Bell v HM Coroner for South Yorkshire (Eastern District)

In this post, Alex Carington considers a recent unsuccessful application under s. 13 of the Coroner’s Act 1988 in light of new evidence to quash an inquest in 1992 into the death of a woman who stepped into the path of an oncoming train where an open verdict was reached.

The Facts

X had been diagnosed with schizophrenia and admitted twice into a mental heath hospital. After she was discharged, she remained an outpatient and also undertook work at the hospital as a ward aid. During this time, X developed a relationship with a student nurse working at the hospital (“B”) during which she became pregnant and ultimately underwent a termination.

X’s relationship with B ended and X went to live with her mother in a different area despite having a difficult relationship with her. She remained under community psychiatric care. In 1991, about 4 years after her last admission to a mental health hospital, X went to a train station and stepped into the path of an oncoming train. At the inquest into her death in 1992, the corner recorded an open verdict.

In 1999, the mental health hospital, at which X had been admitted and where she had developed her relationship with B, closed due to a systemic failure to prevent unprofessional and degrading practices towards patients. In that same year, X’s mother told the claimant, X’s brother, about X’s relationship with B. The claimant reported the matter to the police, but B was not prosecuted, following both an investigation and a review which concluded it was not in the public interest to do so.

The claimant contacted the defendant coroner asking for the original inquest to be quashed on the basis that there was fresh evidence as to X’s state of mind at the time of her death, which included:

  1. Her inappropriate relationship with B, which led to a termination.
  2. The hospital’s knowledge of this relationship and their failure to disclose it.
  3. Evidence of inadequate management which allowed the relationship to happen.
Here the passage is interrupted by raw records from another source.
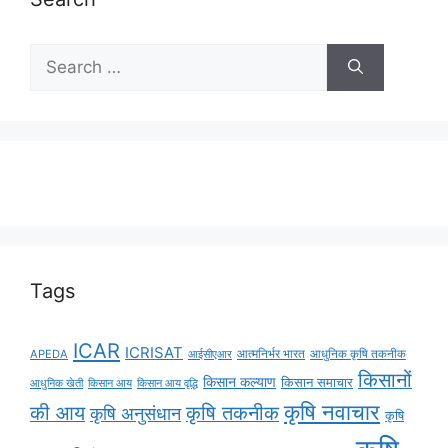
Tags
ICAR
ICRISAT
APEDA
आईसीएआर
आत्मनिर्भर भारत
आधुनिक कृषि तकनीक
किसानों
किसान कल्याण
किसान समाचार
किसान आय
किसान आय वृद्धि
आधुनिक खेती
कृषि नवाचार
की आय
कृषि तकनीक
कृषि अनुसंधान
कृषि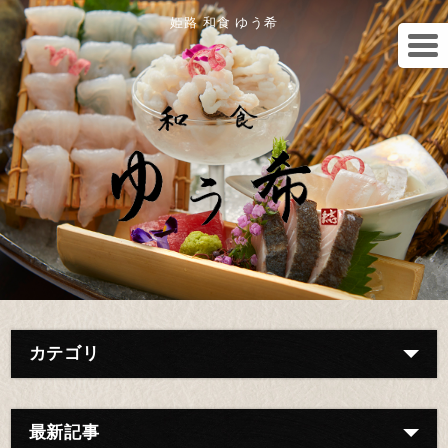
姫路 和食 ゆう希
カテゴリ
最新記事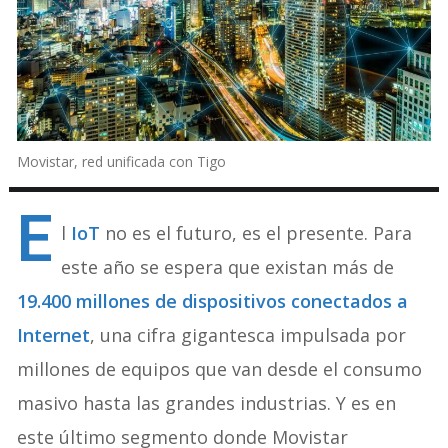
Movistar, red unificada con Tigo
E
l
IoT
no es el futuro, es el presente. Para
este año se espera que existan más de
19.400 millones de dispositivos conectados a
Internet
, una cifra gigantesca impulsada por
millones de equipos que van desde el consumo
masivo hasta las grandes industrias. Y es en
este último segmento donde Movistar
The Coroner declined, having considered that this was not cogent new evidence as to X’s state of mind on the day of her death, and the 30 year delay meant the original documentation had been destroyed and memories of any witnesses would no longer be reliable.

The claimant applied under s. 13 of the Coroners Act 1988, which allows the court to quash an inquest and order an investigation by the coroner in certain circumstances, including where there has been the discovery of new facts or evidence.

The Judgment

The single question to consider when deciding whether to order a new inquest was whether it was in the interests of justice. Interests of justice was undefined, but the function of an inquest is to seek out and record as many facts as possible concerning an individual’s death as public interest requires. New evidence as to how an individual met their death would be in the interests of justice. It was also not essential to show that a new verdict would necessarily be reached at any new inquest.

However, the new evidence had to be cogent evidence. It could not mean “any” evidence. In this instance, the new evidence concerned events that occurred roughly 3 years before X’s death, and there was no evidence how, if at all, those events affected X on the day of her death. The family’s observations on X’s relationship with B and the impact of her termination were speculation. Accordingly, the lack of new cogent evidence was fatal to the application.


Whilst s. 13 of the Coroners Act 1988 confers a broad power to order a new investigation into a death in certain circumstances, this judgment makes clear that in cases where there is new evidence, that evidence will need to be cogent to justify a new investigation. This is even more relevant in cases where there has been a long passage of time since any initial inquest, where the quality of the evidence heard on that occasion will also have diminished.

Whilst there was clear evidence as to X’s relationship with B at the time of the initial inquest, which was unknown to the coroner, the passing of 3 years between that relationship and X’s death meant it was difficult to establish any link between those events and their impact on the state of mind at the time of her death. It also appears that the continuing impact of those events on X, if any, was unknown and was a simply matter of speculation by the family.

One could envisage a different decision being reached if X’s death had occurred on a significant anniversary (such as the date of her termination), and if there had been some new evidence as to a continuing impact caused by those events despite the passage of time. However, it does not appear such evidence existed here.